How-to Guide for a Flawless Voice User Interface Design
Ever since I saw the first part of Iron Man, I’ve been fascinated by the potential of AI technology Tony was able to identify and utilize, all too well with his AI assistant Jarvis.
But hey! We are already halfway there in not reel but real life.
Remember using Siri for the first time in iPhone 4S? It was an otherworldly feeling, was it not? And since then, we all know how far we have come – Alexa, Google Assistant, Cortona and a hundred more.
So, as an inspired designer, if you are as fascinated as I am and want to give the voice-based AI a chance, then you need to hone your skills and knowledge on how to design voice user interfaces.
Luckily, you have stumbled upon the right article. Here is everything you would want and need to know about VUI and what makes them an important part of intuitive app search design.
What is VUI (Voice User Interface)?
Acronym of Voice user Interface, VUI is the interface that allows users to interact with a system through voice commands. The most popular and top voice user interface examples are Google Assistant, Siri, and Amazon’s Alexa.
The biggest advantage of VUIs is that they facilitate an eyes-free and hands-free way of interacting with a system.
Similar to mobile apps running on any OS and a device, VUI contains three layers that need to work together for efficient voice interactions. Here, each of the three layers uses the layer that is below it while supporting the one above. It is the upper two layers in which the voice interface lies, residing in the cloud and not on the device.

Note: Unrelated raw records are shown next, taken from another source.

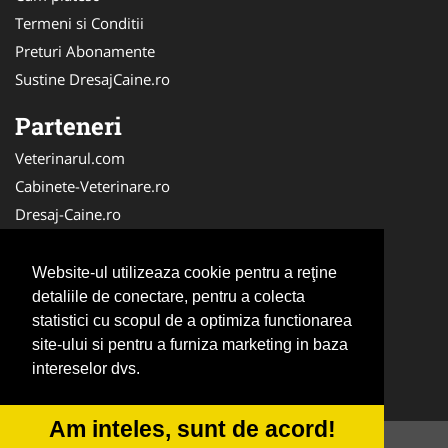
Termeni si Conditii
Preturi Abonamente
Sustine DresajCaine.ro
Parteneri
Veterinarul.com
Cabinete-Veterinare.ro
Dresaj-Caine.ro
Clinica-Privata.ro
Medic-Bun.com
Website-ul utilizeaza cookie pentru a reţine
SalonFrizerieCanina.com
detaliile de conectare, pentru a colecta
statistici cu scopul de a optimiza functionarea
DresajCaine.ro
site-ului si pentru a furniza marketing in baza
NonStopDeschis.ro
intereselor dvs.
Veterinar-Romania.ro
Am inteles, sunt de acord!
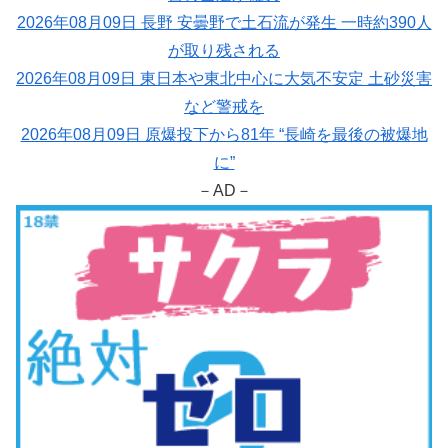
2026年08月09日 長野 安曇野で土石流が発生 一時約390人
が取り残される
2026年08月09日 東日本や東北中心に大気不安定 土砂災害
など警戒を
2026年08月09日 原爆投下から81年 “長崎を最後の被爆地
に”
－AD－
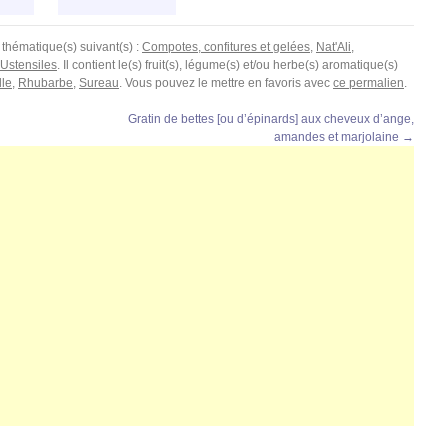
 thématique(s) suivant(s) :
Compotes, confitures et gelées
,
Nat'Ali
,
Ustensiles
. Il contient le(s) fruit(s), légume(s) et/ou herbe(s) aromatique(s)
lle
,
Rhubarbe
,
Sureau
. Vous pouvez le mettre en favoris avec
ce permalien
.
Gratin de bettes [ou d’épinards] aux cheveux d’ange,
amandes et marjolaine
→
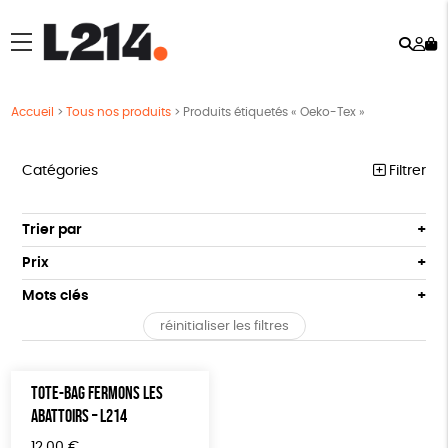
Rech
Mo
menu
co
Accueil
>
Tous nos produits
>
Produits étiquetés « Oeko-Tex »
Catégories
Filtrer
MARCHE POUR LA FERMETURE DES ABATTOIRS
Trier par
Par défaut
OUTILS MILITANTS
Prix
Popularité
Tous
TRACTS
Mots clés
Nouveauté
0 € - 50 €
POSTERS
réinitialiser les filtres
Prix : du - cher au + cher
Oeko-Tex
OEKO-Tex, PETA approuved vegan
50 € - 100 €
L214 MAG
Prix : du + cher au - cher
100 € - 150 €
Disponibilité
CARTES
TOTE-BAG FERMONS LES
150 € - 200 €
ABATTOIRS – L214
Plus de 200€
BROCHURES
12,00
€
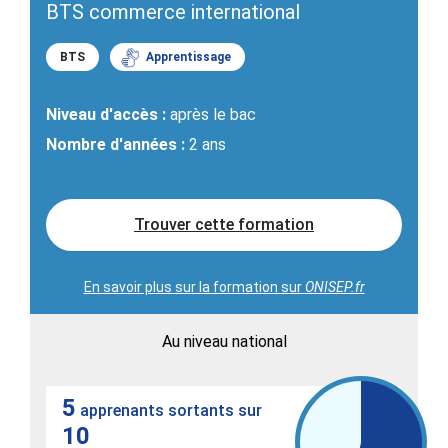
BTS commerce international
BTS
Apprentissage
Niveau d'accès :
après le bac
Nombre d'années :
2 ans
Trouver cette formation
En savoir plus sur la formation sur
ONISEP.fr
Au niveau national
5
apprenants sortants sur
10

Reasons why voice is becoming famous
Speaking is more natural than typing
It is understood that speaking is easier and effortless than typing in general. So, having an application that runs on voice-command will make things more facilitated for users. It is an additional facility that users can use as per the requirement and are not bound by the ‘just typing’ feature. This is why voice interactions are gaining popularity by the day and all the industries have started to employ voice technology in one way or the other.
Helps technology be prevalent
Technology, nowadays, is just not limited to you commanding it to open your messages or call someone, as Voice assistants do. Voice interactions have opened gates that were long-awaited to be opened. Want to open your garage door, order an appointment, order food delivery, even start your car – all is possible with just your voice. Won’t you enjoy such an ever-present assistant with you?
Moore’s law, in simple words, says that every two years, the capability of our computer devices to do something increases, which also reduces its cost. According to this law, growth is exponential. Taking this law forward, we can see how voice technology was initially just an experiment but now has become one of the emerging technologies, soon to be globally adopted.
More practical for specially-abled
The reason why industries are adamant about employing voice interactions in their mobile app development is they want to target the demographic which was always pushed to the sidelines. Voice technology is nothing but a boon for visually impaired users who are now able to use their devices and applications properly as compared to the challenges they faced while using visual user interfaces.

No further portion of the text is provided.